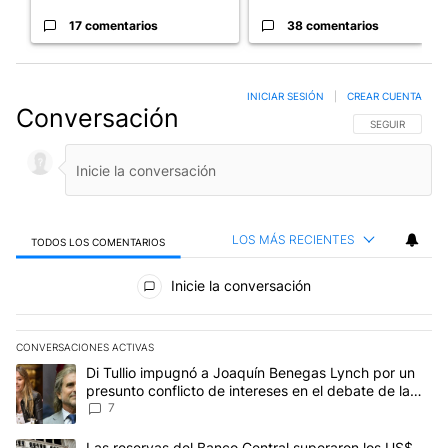
17 comentarios
38 comentarios
INICIAR SESIÓN
|
CREAR CUENTA
Conversación
SIGA ESTA CO
SEGUIR
LOS MÁS RECIENTES
TODOS LOS COMENTARIOS
Todos los comentarios
Inicie la conversación
CONVERSACIONES ACTIVAS
Este listado muestra los artículos con más comentarios en los últim
Un artículo de tendencia con el título "Di Tullio impugnó a Joaquí
Di Tullio impugnó a Joaquín Benegas Lynch por un
presunto conflicto de intereses en el debate de la
Ley de Tierras
7
Un artículo de tendencia con el título "Las reservas del Banco Ce
Las reservas del Banco Central superaron los US$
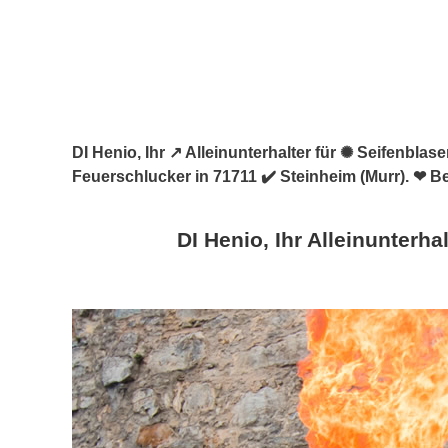
DI Henio, Ihr ↗️ Alleinunterhalter für ✺ Seifenbl
Feuerschlucker in 71711 ✔️ Steinheim (Murr). ❤ B
DI Henio, Ihr Alleinunterhal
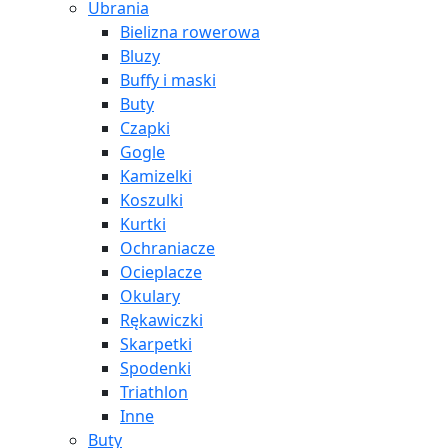
Ubrania
Bielizna rowerowa
Bluzy
Buffy i maski
Buty
Czapki
Gogle
Kamizelki
Koszulki
Kurtki
Ochraniacze
Ocieplacze
Okulary
Rękawiczki
Skarpetki
Spodenki
Triathlon
Inne
Buty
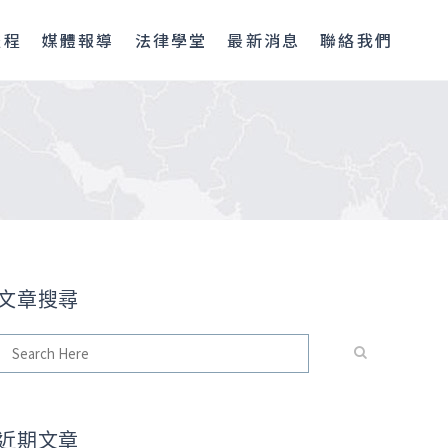
流程
媒體報導
法律學堂
最新消息
聯絡我們
？
文章搜尋
近期文章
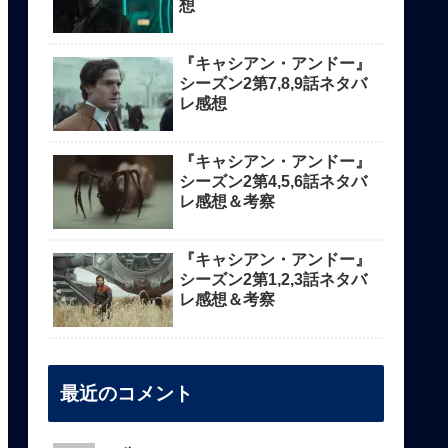
想
『キャシアン・アンドー』
シーズン2第7,8,9話ネタバ
レ感想
『キャシアン・アンドー』
シーズン2第4,5,6話ネタバ
レ感想＆考察
『キャシアン・アンドー』
シーズン2第1,2,3話ネタバ
レ感想＆考察
最近のコメント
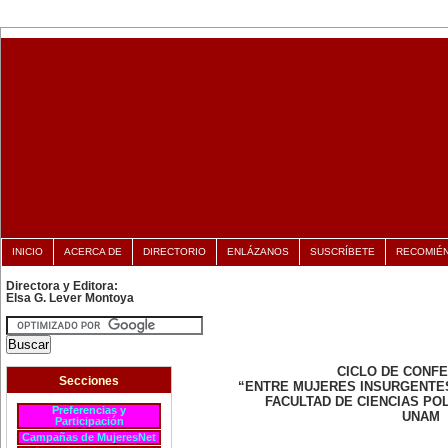
INICIO
ACERCA DE
DIRECTORIO
ENLÁZANOS
SUSCRÍBETE
RECOMIÉ
Directora y Editora:
Elsa G. Lever Montoya
CICLO DE CONF
Secciones
“ENTRE MUJERES INSURGENTE
FACULTAD DE CIENCIAS POL
Preferencias y
UNAM
Participación
Campañas de MujeresNet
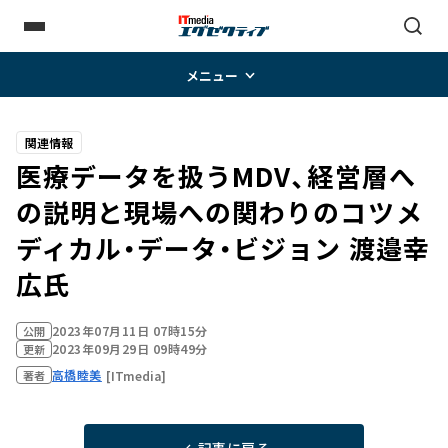
メニュー
関連情報
医療データを扱うMDV、経営層へ
の説明と現場への関わりのコツ――メ
ディカル・データ・ビジョン 渡邉幸
広氏
2023年07月11日 07時15分
公開
2023年09月29日 09時49分
更新
高橋睦美
[ITmedia]
著者
記事に戻る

## [Required work]
How many lines in the listing contain the word "Tullio"? Answer with the count and nothing else.

## [Solved problem]
2